Mohandas Karamchand Gandhi

[Publicado no Semanário Económico - 25 de Abril, 2008]

Apr 12, 2008

NY Diaries 31: Facilitar a Navegação

Como eterna atrasada na leitura da revista New Yorker, normalmente aproveito as viagens de avião de longo curso para por a leitura em dia da dita. Esta passada sexta-feira, enquanto esperava por um voo para Londres, foi com espanto e um certo grau de simpatia pelos companheiros de "infortúnio" que vi um ou outro número atrasado da New Yorker a serem lidos à minha frente. No meu caso, o tempo de espera na porta de embarque por um voo de fim de noite num JFK calmo revelou-se não apenas uma excelente oportunidade de acabar de ler o jornal do dia e os números atrasados da New Yorker, mas também para escrever os últimos e-mails antes da partida -- os menos urgentes que puderam esperar até ali ou aqueles que iam garantir que segunda-feira não descarrilasse devido à minha ausência. Aqui, denota-se outra dependência Nova Iorquina, o BlackBerry, numa relação, em geral, de amor / ódio. Eu confesso que não vivia sem o objecto.
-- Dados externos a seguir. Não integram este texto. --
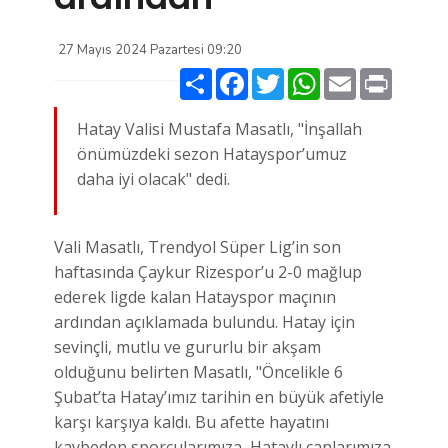
27 Mayıs 2024 Pazartesi 09:20
Paylaş
Facebook
Twitter
WhatsApp
Email
Print
Hatay Valisi Mustafa Masatlı, "İnşallah
önümüzdeki sezon Hatayspor’umuz
daha iyi olacak" dedi.
Vali Masatlı, Trendyol Süper Lig’in son
haftasında Çaykur Rizespor’u 2-0 mağlup
ederek ligde kalan Hatayspor maçının
ardından açıklamada bulundu. Hatay için
sevinçli, mutlu ve gururlu bir akşam
olduğunu belirten Masatlı, "Öncelikle 6
Şubat’ta Hatay’ımız tarihin en büyük afetiyle
karşı karşıya kaldı. Bu afette hayatını
kaybeden sporcularımıza, Hataylı canlarımıza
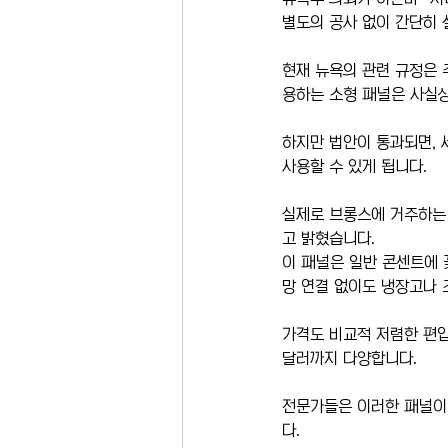
별도의 공사 없이 간단히 
현재 뉴욕의 관련 규정은 
용하는 소형 패널은 사실상
하지만 법안이 통과되면, 
사용할 수 있게 됩니다.
실제로 브롱스에 거주하는 
고 밝혔습니다.
이 패널은 일반 콘센트에 
망 연결 없이도 냉장고나 
가격도 비교적 저렴한 편입
달러까지 다양합니다.
전문가들은 이러한 패널이 
다.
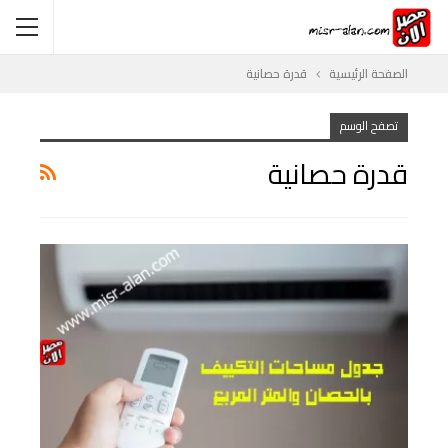
الصفحة الرئيسية
قدرة حصانية
تصفح الوسم
قدرة حصانية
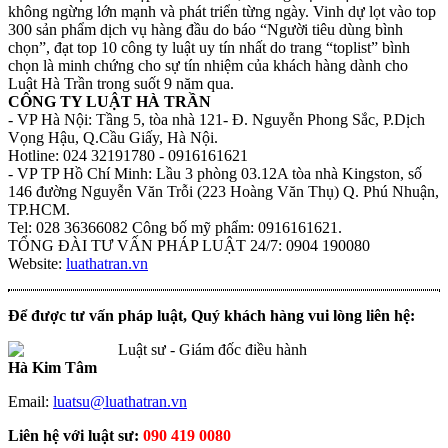
không ngừng lớn mạnh và phát triển từng ngày. Vinh dự lọt vào top
300 sản phẩm dịch vụ hàng đầu do báo “Người tiêu dùng bình
chọn”, đạt top 10 công ty luật uy tín nhất do trang “toplist” bình
chọn là minh chứng cho sự tín nhiệm của khách hàng dành cho
Luật Hà Trần trong suốt 9 năm qua.
CÔNG TY LUẬT HÀ TRẦN
- VP Hà Nội: Tầng 5, tòa nhà 121- Đ. Nguyễn Phong Sắc, P.Dịch
Vọng Hậu, Q.Cầu Giấy, Hà Nội.
Hotline: 024 32191780 - 0916161621
- VP TP Hồ Chí Minh: Lầu 3 phòng 03.12A tòa nhà Kingston, số
146 đường Nguyễn Văn Trỗi (223 Hoàng Văn Thụ) Q. Phú Nhuận,
TP.HCM.
Tel: 028 36366082 Công bố mỹ phẩm: 0916161621.
TỔNG ĐÀI TƯ VẤN PHÁP LUẬT 24/7: 0904 190080
Website:
luathatran.vn
Để được tư vấn pháp luật, Quý khách hàng vui lòng liên hệ:
Luật sư - Giám đốc điều hành
Hà Kim Tâm
Email:
luatsu@luathatran.vn
Liên hệ với luật sư:
090 419 0080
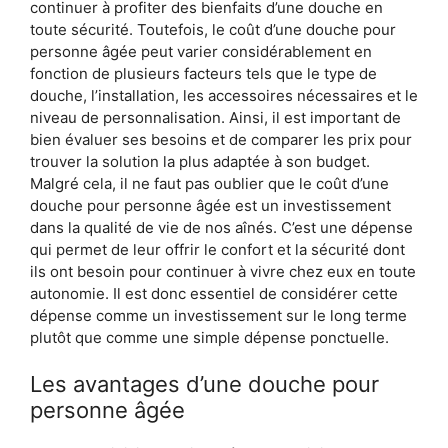
continuer à profiter des bienfaits d’une douche en
toute sécurité. Toutefois, le coût d’une douche pour
personne âgée peut varier considérablement en
fonction de plusieurs facteurs tels que le type de
douche, l’installation, les accessoires nécessaires et le
niveau de personnalisation. Ainsi, il est important de
bien évaluer ses besoins et de comparer les prix pour
trouver la solution la plus adaptée à son budget.
Malgré cela, il ne faut pas oublier que le coût d’une
douche pour personne âgée est un investissement
dans la qualité de vie de nos aînés. C’est une dépense
qui permet de leur offrir le confort et la sécurité dont
ils ont besoin pour continuer à vivre chez eux en toute
autonomie. Il est donc essentiel de considérer cette
dépense comme un investissement sur le long terme
plutôt que comme une simple dépense ponctuelle.
Les avantages d’une douche pour
personne âgée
Por vezes trata-se de uma relação temperamental, do género "ora logo agora é que havias de dar sinal de vida" ou do tipo, "ainda bem que existes, pois caso contrário teria que andar sempre de computador portátil atrás". Aqui, em vez de se desejar boas férias deseja-se também que sejam umas férias em que o famoso aparelho possa ficar em casa. Eu nunca o deixo para trás, pois só com o BlackBerry consigo estar descansada que se algo urgente acontecer na minha ausência eu vou saber e poder reagir. Mas claro, como em tudo, há os verdadeiramente dependentes e para esses decerto que vão inventar alguma terapia ou não estivessem os Nova Iorquinos tão à vontade com a psicanálise.
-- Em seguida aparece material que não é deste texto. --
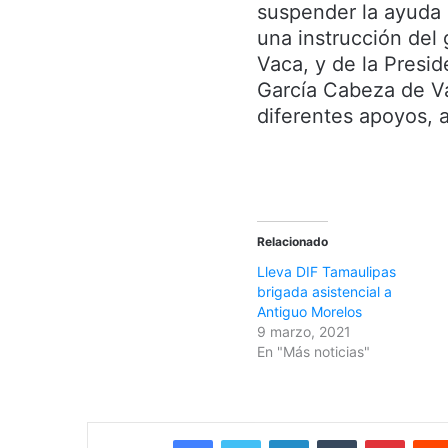
suspender la ayuda a
una instrucción del
Vaca, y de la Presi
García Cabeza de Va
diferentes apoyos, 
Relacionado
Lleva DIF Tamaulipas
brigada asistencial a
Antiguo Morelos
9 marzo, 2021
En "Más noticias"
Facebook
Twitter
LinkedIn
Tumblr
Pinterest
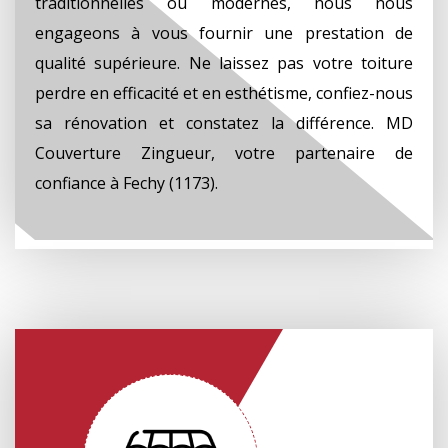
traditionnelles ou modernes, nous nous
engageons à vous fournir une prestation de
qualité supérieure. Ne laissez pas votre toiture
perdre en efficacité et en esthétisme, confiez-nous
sa rénovation et constatez la différence. MD
Couverture Zingueur, votre partenaire de
confiance à Fechy (1173).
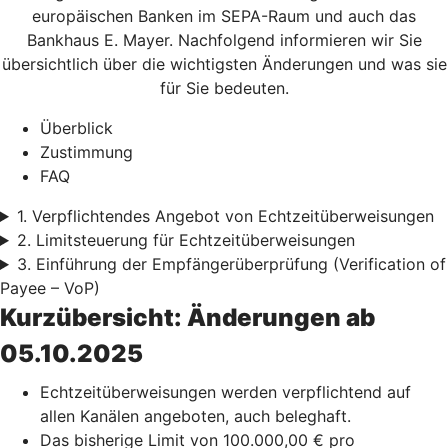
europäischen Banken im SEPA-Raum und auch das
Bankhaus E. Mayer. Nachfolgend informieren wir Sie
übersichtlich über die wichtigsten Änderungen und was sie
für Sie bedeuten.
Überblick
Zustimmung
FAQ
1. Verpflichtendes Angebot von Echtzeitüberweisungen
2. Limitsteuerung für Echtzeitüberweisungen
3. Einführung der Empfängerüberprüfung (Verification of
Payee – VoP)
Kurzübersicht: Änderungen ab
05.10.2025
Echtzeitüberweisungen werden verpflichtend auf
allen Kanälen angeboten, auch beleghaft.
Das bisherige Limit von 100.000,00 € pro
Chegada a Londres, em trânsito em Heathrow para transferir para um voo da British Airways, constato com um misto de alívio e de desapontamento que não tenho que partir do Terminal 5. Se por um lado estava curiosíssima para ver ao vivo o novo terminal que fez tanto furor nas semanas que antecederam à sua recente inauguração e que cujo lançamento da primeira pedra eu acompanhei quando vivia em Londres; por outro lado, tive oportunidade de ler as noticias mais recentes sobre o fiasco da abertura e da desorganização que ali ainda impera, levando muitos business travelers a procurarem, por agora, percursos ou meios de transporte alternativos. Heathrow tinha ainda mais boas noticias para quem, como eu, se vê de quando a quando em trânsito neste aeroporto. As medidas de segurança já estão um pouco mais razoáveis, já não se tem que tirar o computador portátil do saco, descalçar os sapatos ou consolidar todos os volumes de mão num único item, incluindo a mala de senhora. Assim, em vez de um aeroporto em que por vezes apetece ter asas, tais como os anjos de Cai Guo-Qiang e Lin Hwai-Min em Winds Shadow, o espectáculo que vi na véspera da minha partida de Nova Iorque, experienciei, finalmente, um Heathrow em que se consegue navegar.